Science Fair Project Encyclopedia
Each free throw is worth one point, and normally more than one is awarded. The importance of free throws is nevertheless sometimes underestimated; games have been known to be decided on free throws, especially if the game was close. Teams who could have sealed the game on free throws can finish with an unsatisfyingly narrow win or even a loss because of failure behind the line.
When free throws are awarded
There are several situations when free throws can be awarded.

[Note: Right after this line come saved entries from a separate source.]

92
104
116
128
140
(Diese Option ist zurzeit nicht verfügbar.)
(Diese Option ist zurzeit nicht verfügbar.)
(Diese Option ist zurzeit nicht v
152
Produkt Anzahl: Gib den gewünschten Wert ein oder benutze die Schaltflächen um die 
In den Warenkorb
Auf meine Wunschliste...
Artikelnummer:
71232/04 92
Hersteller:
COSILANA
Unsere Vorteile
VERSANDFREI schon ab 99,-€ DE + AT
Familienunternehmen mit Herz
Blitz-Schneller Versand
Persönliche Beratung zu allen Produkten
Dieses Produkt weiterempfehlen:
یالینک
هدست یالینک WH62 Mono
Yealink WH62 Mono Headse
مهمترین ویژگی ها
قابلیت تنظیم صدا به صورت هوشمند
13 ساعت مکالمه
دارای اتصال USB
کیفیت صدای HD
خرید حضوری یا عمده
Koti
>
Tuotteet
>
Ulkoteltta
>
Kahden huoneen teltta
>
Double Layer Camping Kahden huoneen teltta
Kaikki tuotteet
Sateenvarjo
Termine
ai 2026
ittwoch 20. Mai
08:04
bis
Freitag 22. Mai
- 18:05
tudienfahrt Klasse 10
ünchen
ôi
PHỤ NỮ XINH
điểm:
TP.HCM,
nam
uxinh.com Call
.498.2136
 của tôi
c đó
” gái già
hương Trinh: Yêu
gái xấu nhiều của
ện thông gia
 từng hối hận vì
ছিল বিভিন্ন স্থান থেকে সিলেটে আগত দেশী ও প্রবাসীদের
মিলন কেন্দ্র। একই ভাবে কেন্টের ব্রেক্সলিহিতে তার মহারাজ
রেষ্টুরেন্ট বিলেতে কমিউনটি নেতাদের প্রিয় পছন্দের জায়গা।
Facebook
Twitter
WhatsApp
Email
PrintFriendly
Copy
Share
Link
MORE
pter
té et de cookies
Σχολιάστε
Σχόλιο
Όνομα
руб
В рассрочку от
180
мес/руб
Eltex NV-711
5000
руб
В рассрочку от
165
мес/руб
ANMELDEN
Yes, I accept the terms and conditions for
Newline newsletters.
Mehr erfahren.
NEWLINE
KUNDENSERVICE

The first and most common is when a player is fouled while in the act of shooting. If the foul causes him to miss the shot, he receives two free throws if he was shooting for two points or three free throws if he was shooting for three. If, despite the foul, the player still makes the shot he was attempting, the number of free throws is reduced to one, and the basket counts. This is known as a three-point or four-point play, depending on the value of the made basket, and happens most frequently (though still uncommon as a whole) during a drive to the basket.
The second is when the fouling team is in the team foul penalty situation. This happens when, in a single period, they commit more than a set number of fouls (four in international and NBA basketball). Even if the player was not in act of shooting, two free throws are awarded no matter where or when the foul occurred. Exceptions are when the foul occurred while the offensive player was shooting, in which case it is treated like a normal shooting foul.
The team foul penalty situation is slightly different in U.S. college basketball. Once a team has committed more than six fouls in a period, the fouled player shoots a one-and-one, in which the player must make the first free throw in order to get a chance to shoot a second. Starting with the tenth foul in a period, two free throws are awarded. The number of fouls that trigger a penalty is higher in college basketball because the periods are longer—two 20-minute halves, as opposed to quarters of 10 minutes in FIBA play or 12 minutes in the NBA. As in professional play, a foul in the act of shooting is treated as a normal shooting foul.
If a player, coach, or team follower (for example doctor, statistician) shows poor sportmanship, e.g. extensive arguing with a referee, that person gets charged with a technical foul. If the technical foul was by a player on court, the opposing team is awarded one free throw; if it was by a coach or other person on the team bench, the opponents get awarded two free throws. The opposing team has an arbitrary choice of shooter, and is then awarded the possession of the ball after the free throws (therefore players do not line up for the rebound in such free throws).
Finally, if a foul is extremely aggressive or did not show an attempt to play the ball, an unsportsmanlike (or in the NBA, flagrant) foul is charged against the player, and the opponent gets two free throws and possession of the ball afterwards.
Fouls "off the ball" (fouls that do not occur on the shooter or near the ball) are handled like the second case above in most situations, however, in the NBA, when there are only 2 minutes left on the clock of either half, obvious off-ball fouls when the fouling team is over the limit are rewarded with one free throw and possession of the ball. It is therefore common for a losing team to purposely foul players such as Shaquille O'Neal, a dominant player but a terrible foul shooter, up until the 2 minute mark, and then play intense defense for the rest of the game. In international games this does not apply.
Free throws are an organised process. The shooter takes his place behind the free throw line (4.5 metres or 15 feet from the basket). All other players must stand in their correct places until the ball leaves the shooter's hands:
Three people from the defensive team and two people from the shooting team line up along the sides of the restricted area (keyhole, paint, lane). These players are normally the ones that rebound the ball. Three line up on one side and two on the other. A defensive player always takes the place closest to the basket.
The remaining four players, two from each team, must remain behind the three point line and the free throw line extended (an imaginary line extended from the free throw line in both directions to the sidelines).
Leaving their designated places before the ball leaves the shooter's hands, interfering with the ball, and (for the defensive team only) attempting to put off the shooter, are all violations. In addition, the shooter must release the ball within five seconds (ten in the NBA) and must not step on or over the free throw line until the ball touches the ring. A violation by the shooter cancels the free throw; a violation by the defensive team results in a substitute free throw if the shooter missed; a violation by the offensive team results in the loss of possession to the defensive team (only if it is on the last free throw).